Auf die Signale zu achten, die unser Körper uns im Laufe unseres Lebens sendet, kann ganz schön schwer sein. Im Interview sprechen vier Menschen darüber, wie sie in stressigen Zeiten mit ihrem Körper umgehen und geben Tipps für alle, die nachsichtiger mit sich sein möchten.

Was können wir tun, um gut zu unserem Körper zu sein, während die Gesellschaft uns meistens vermittelt: „Nö, eigentlich gibt’s da Wichtigeres: Du könntest die Mittagspause verschieben und noch eben diese eine Sache am Laptop fertig machen“ ? Eine schwierige Frage, auf die es keine universelle Antwort gibt. Denn unsere Bedürfnisse und unsere Körper sind ganz schön unterschiedlich.

Die Netzaktivistin Luisa L‘Audace, die Yogalehrerin Sophie Schwarz, die Podcasterin Phenix Kühnert und die Erzieherin und intersektionale Feministin Yassamin-Sophia Boussaoud erzählen uns von ihren Strategien.

Zum ersten Teil des Artikels kommst du hier.

Luisa L’Audace

Luisa ist angehende Logopädin und Aktivistin. Auf ihrem Instagram-Profil informiert sie über Barrierefreiheit, Teilhabe, Inklusion und Ableismus – also die Diskriminierung behinderter Menschen. Sie selbst lebt mit einem seltenen Gendefekt und möchte ein Bewusstsein dafür schaffen, dass es zahlreiche Menschen gibt, die gleichzeitig jung, behindert und chronisch krank sind.

Foto: privat

Wie ist dein Verhältnis zu deinem Körper?

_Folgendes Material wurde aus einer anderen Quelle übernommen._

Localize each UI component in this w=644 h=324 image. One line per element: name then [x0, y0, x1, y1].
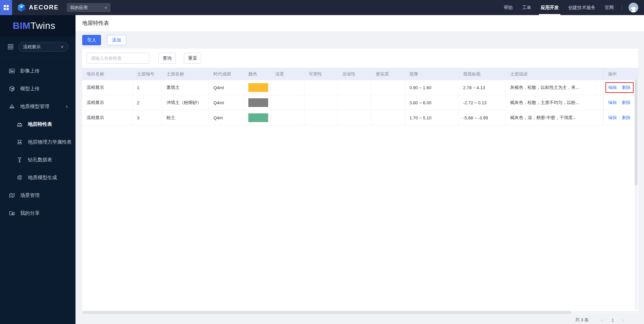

„Ich lebe mit einer angeborenen neuromuskulären Erkrankung, durch die ich schwerbehindert bin. Seitdem ich denken kann, haben mir verschiedene Menschen immer wieder zu verstehen gegeben, dass ich mit meinem Körper gar nicht zufrieden sein darf. Die ableistische Annahme, dass Behinderung nur als Makel angesehen werden kann, ist auch heute noch in vielen Köpfen verankert. Unter diesen Voraussetzungen war es nie sonderlich einfach für mich, ein positives Bild von meinem eigenen Körper zu haben.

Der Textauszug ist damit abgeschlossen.